Have you ever felt like your advocacy efforts are going unnoticed? Reflecting on my own journey, I realized that advocating for oneself is a continuous process of learning and growth. It’s important to remember that while advocating for yourself, you should always stay informed and proactive. Understanding the cause, reason, and everything being done or not done in your medical care is crucial. If you ever feel that your concerns are not being addressed, don’t hesitate to ask for documentation of the refusal of treatment in your medical file. This can ensure that your concerns are taken seriously and that you receive the care you deserve.

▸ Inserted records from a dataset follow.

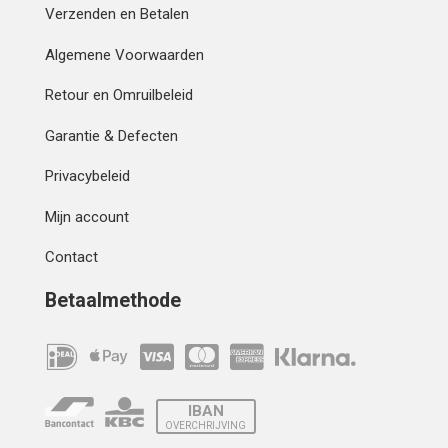
Verzenden en Betalen
Algemene Voorwaarden
Retour en Omruilbeleid
Garantie & Defecten
Privacybeleid
Mijn account
Contact
Betaalmethode
IBAN
OVERCHRIJVING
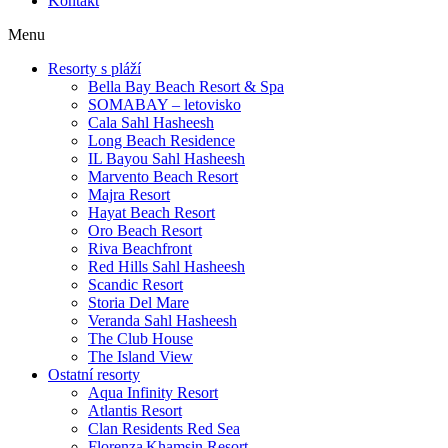
Kontakt
Menu
Resorty s pláží
Bella Bay Beach Resort & Spa
SOMABAY – letovisko
Cala Sahl Hasheesh
Long Beach Residence
IL Bayou Sahl Hasheesh
Marvento Beach Resort
Majra Resort
Hayat Beach Resort
Oro Beach Resort
Riva Beachfront
Red Hills Sahl Hasheesh
Scandic Resort
Storia Del Mare
Veranda Sahl Hasheesh
The Club House
The Island View
Ostatní resorty
Aqua Infinity Resort
Atlantis Resort
Clan Residents Red Sea
Florenza Khamsin Resort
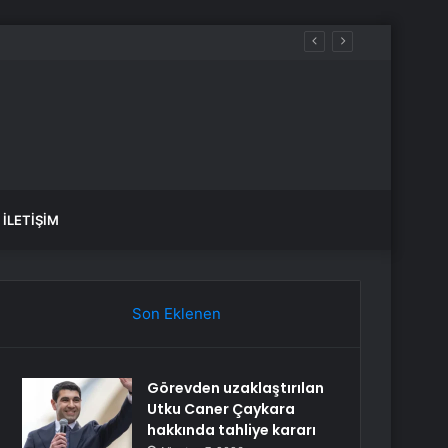
r ne zaman gelecek?
İLETIŞIM
Son Eklenen
Görevden uzaklaştırılan
Utku Caner Çaykara
hakkında tahliye kararı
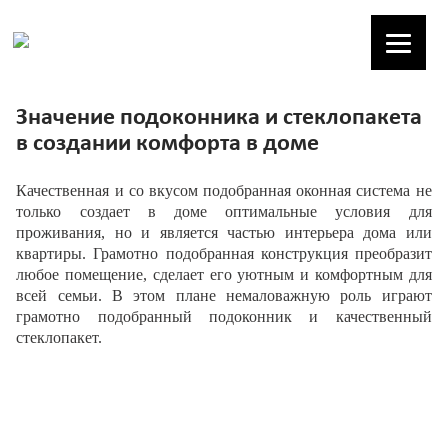
Значение подоконника и стеклопакета
в создании комфорта в доме
Качественная и со вкусом подобранная оконная система не
только создает в доме оптимальные условия для
проживания, но и является частью интерьера дома или
квартиры. Грамотно подобранная конструкция преобразит
любое помещение, сделает его уютным и комфортным для
всей семьи. В этом плане немаловажную роль играют
грамотно подобранный подоконник и качественный
стеклопакет.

Through several years of watch data a very clear has been painted as I’ve seen every degree of this crazy spectrum: nights spent awake, heart racing in the darkness; days spent bench-warming in my own house while my brain begged for movement; fibro flares after a minor sneeze; post-car-accident back spasms that made even turning over in bed feel like a mortal sin. My AuDHD brain wants structure, wants a rule book, but my autonomic system thrives on mayhem. So, I chase every data point, every pinch of salt, every sleeve of compression—juggling these variables like a circus act where the audience is my body and the stakes are syncope. While the Apple watch isn’t infallible by far type device it can point out some major patterns. This can mean you spot an issue before it compounds who knows how many times by the time it is caught by your doctor. When things don’t make sense look at different combinations of things your body is saying and you may just figure out what is going on. I finally did after reading a study on POTS and EDS which lead to the hypermobility studies and more studies on the other two now I am feeling better then I have in so long. I still have hell days and always will but any mitigation there and I am one hell of happy camper.

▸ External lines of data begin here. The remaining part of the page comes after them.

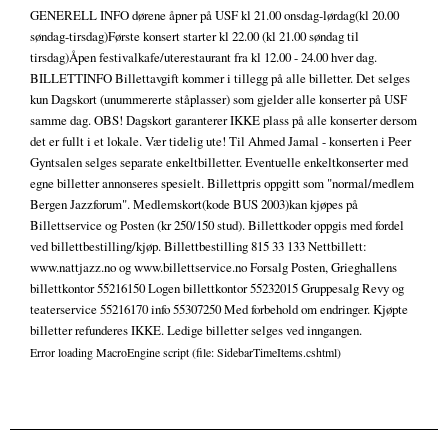
GENERELL INFO dørene åpner på USF kl 21.00 onsdag-lørdag(kl 20.00
søndag-tirsdag)Første konsert starter kl 22.00 (kl 21.00 søndag til
tirsdag)Åpen festivalkafe/uterestaurant fra kl 12.00 - 24.00 hver dag.
BILLETTINFO Billettavgift kommer i tillegg på alle billetter. Det selges
kun Dagskort (unummererte ståplasser) som gjelder alle konserter på USF
samme dag. OBS! Dagskort garanterer IKKE plass på alle konserter dersom
det er fullt i et lokale. Vær tidelig ute! Til Ahmed Jamal - konserten i Peer
Gyntsalen selges separate enkeltbilletter. Eventuelle enkeltkonserter med
egne billetter annonseres spesielt. Billettpris oppgitt som "normal/medlem
Bergen Jazzforum". Medlemskort(kode BUS 2003)kan kjøpes på
Billettservice og Posten (kr 250/150 stud). Billettkoder oppgis med fordel
ved billettbestilling/kjøp. Billettbestilling 815 33 133 Nettbillett:
www.nattjazz.no og www.billettservice.no Forsalg Posten, Grieghallens
billettkontor 55216150 Logen billettkontor 55232015 Gruppesalg Revy og
teaterservice 55216170 info 55307250 Med forbehold om endringer. Kjøpte
billetter refunderes IKKE. Ledige billetter selges ved inngangen.
Error loading MacroEngine script (file: SidebarTimeItems.cshtml)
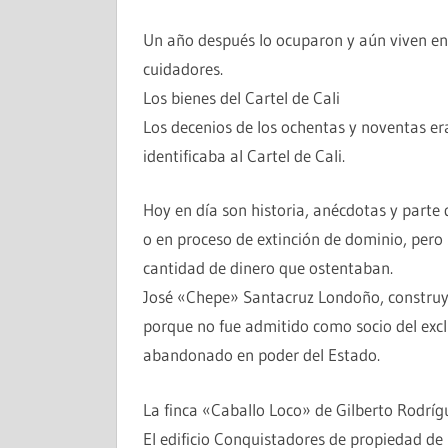
Un año después lo ocuparon y aún viven ent
cuidadores.
Los bienes del Cartel de Cali
Los decenios de los ochentas y noventas er
identificaba al Cartel de Cali.
Hoy en día son historia, anécdotas y parte
o en proceso de extinción de dominio, pero 
cantidad de dinero que ostentaban.
José «Chepe» Santacruz Londoño, construyó 
porque no fue admitido como socio del exclu
abandonado en poder del Estado.
La finca «Caballo Loco» de Gilberto Rodrígu
El edificio Conquistadores de propiedad d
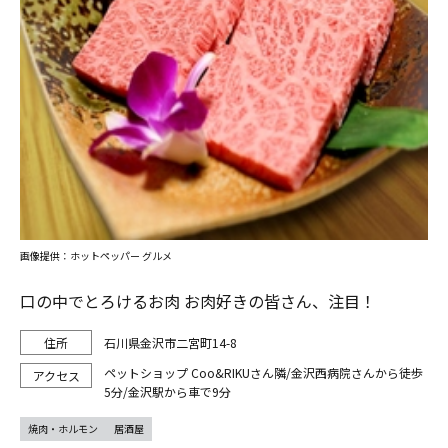
画像提供：ホットペッパー グルメ
口の中でとろけるお肉 お肉好きの皆さん、注目！
石川県金沢市二宮町14-8
ペットショップ Coo&RIKUさん隣/金沢西病院さんから徒歩
5分/金沢駅から車で9分
焼肉・ホルモン
居酒屋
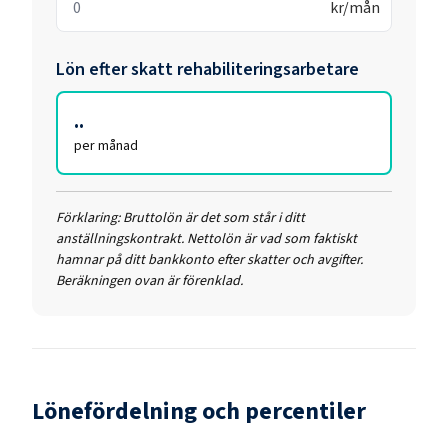
kr/mån
Lön efter skatt
rehabiliteringsarbetare
..
per månad
Förklaring:
Bruttolön är det som står i ditt
anställningskontrakt. Nettolön är vad som faktiskt
hamnar på ditt bankkonto efter skatter och avgifter.
Beräkningen ovan är förenklad.
Lönefördelning och percentiler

I didn’t begin to see these oddities as more than quirks until I volunteered to help a friend whose medical file was a tangle of POTS, Ehlers-Danlos Syndrome, hypermobility and Raynaud’s. She was fully diagnosed yet burdened by doctors who dismissed her symptoms as part of those symptoms. Sadly this type of issues is NOT uncommon blinding doctors to often and not looking deeper and therefor missing stuff. Come on it is bad when not only am I dealing with close friends and family as someone who knows their medical stuff as a patient advocate it has spread out to their friends and family. Worse? Even my friends in the USA are having me join in on their phone, or through a video call with them and the doctor. Did I mention I am Canadian and live in northern Alberta? A Canadian patient advocate helping with USA patient advocacy. When we are needed as often as I am and in more then one country things are in a bad state. Stop being a compliant patient ask WHY all the time and make sure you understand and feel comfortable with what is going on.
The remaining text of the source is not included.